Sometimes life doesn't turn out the way you expect. We're supposed to be in Canada. Last weekend we should have boarded the Rocky Mountaineer for a journey through the Canadian Rockies. Those plans were made before I ever heard of a coronavirus. But with the border still closed to non-essential travel, and with the Rocky Mountaineer's season postponed until at least August, this bucket-list item will have to wait. So I've been consoling myself by remembering the last trip to Canada, which also didn't turn out quite the way I expected.
Our last trip north was early in March to enjoy a musical called "The Marvelous Wonderettes" at the Chemainus Theater. The play begins at Springfield High School's 1958 senior prom and ends at the reunion ten years later, and the entertainment for both events is the school's four-girl songleader squad, The Marvelous Wonderettes. The play is really an excuse to enjoy some of the popular music of the 50s and 60s, a simpler time when popular music was actually both musical and singable. (Before you ask, yes, I can hear my millennial friends moaning about my musical bigotry, and no, I don't care.) What I didn't know was that I was destined to become part of the cast and end up on stage dancing with Missy.
Missy, it turned out, had a crush on Mr. Lee, and Mr. Lee turned out to be me, a fact I discovered the hard way when the spotlight suddenly focused on my seat in the audience. There would be no escape. On my left was my wife, who clearly was not going to assume the role of Mr. Lee. On my right was an empty aisle. On stage were four young ladies all pointing directly at me, and all around me were about 300 other theater patrons thankful that the spotlight hadn't picked on them. I guess someone must have noticed that I still look like a faculty member.
I have never been much of a dancer. My brain may get the rhythm, but there is a disconnect between my brain and my feet. In my junior high school days the well-meaning faculty tried to teach us the fundamentals of dancing on an occasional co-ed PE day. I'm pretty sure that the only people who actually enjoyed those sessions were the PE teachers who must have found them mildly amusing; students of both genders endured them as a necessary embarrassment. Suffice it to say that I am no more agile in my mid-70s than I was in junior high. But for better or worse, in the second act (that previously noted ten-year reunion) Missy announced that we were engaged, and of course I had to be part of the celebration. I've actually gotten engaged twice in my life, and neither event was anything like this one. That's me up on stage dancing with Missy. Well, sort of dancing...
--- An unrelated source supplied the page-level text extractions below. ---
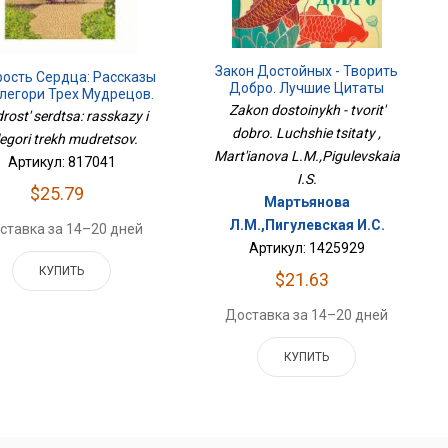
Закон Достойных - Творить
ость Сердца: Рассказы
Добро. Лучшие Цитаты
легори Трех Мудрецов.
Zakon dostoinykh - tvorit'
rost' serdtsa: rasskazy i
dobro. Luchshie tsitaty ,
legori trekh mudretsov.
Mart'ianova L.M.,Pigulevskaia
Артикул: 817041
I.S.
$25.79
Мартьянова
Л.М.,Пигулевская И.С.
ставка за 14–20 дней
Артикул: 1425929
КУПИТЬ
$21.63
Доставка за 14–20 дней
КУПИТЬ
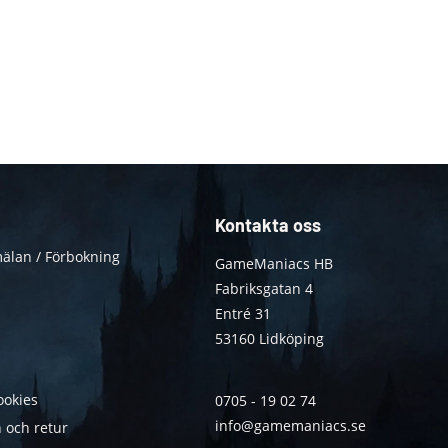
Kontakta oss
älan / Förbokning
GameManiacs HB
Fabriksgatan 4
Entré 31
53160 Lidköping
ookies
0705 - 19 02 74
info@gamemaniacs.se
 och retur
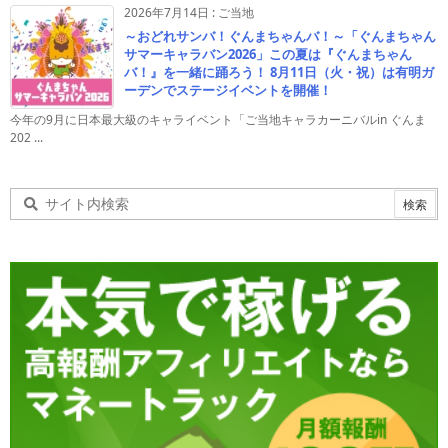
2026年7月14日
:
ご当地
～おどれサンバ！ぐんまちゃんバ！～「ぐんまちゃん
サマーキャラバン2026」この夏は『ぐんまちゃん
バ！』を一緒に踊ろう！ 8月11日（火・祝）は有明ガ
ーデンでステージイベントを開催！
今年の9月に日本最大級のキャライベント「ご当地キャラカーニバルin ぐんま
202 ...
It was quite a celebration for a matinee performance. Chemainus is a very small town, and we stopped after the play for dinner at a local restaurant where I was treated like a star and greeted by everyone as Mr. Lee. It was supposed to be a quiet getaway, but sometimes life doesn't turn out the way you expect.
Sadly, the Chemainus Theater Festival has had to cancel the rest of the 2020 season because of the current Covid-19 pandemic. It wasn't exactly what they expected either. But they will be back, and so will we. Meanwhile, one small part of my brain is wondering what surprises might have awaited us this month if the border was open and the train was running. Because sometimes life doesn't turn out the way you expect.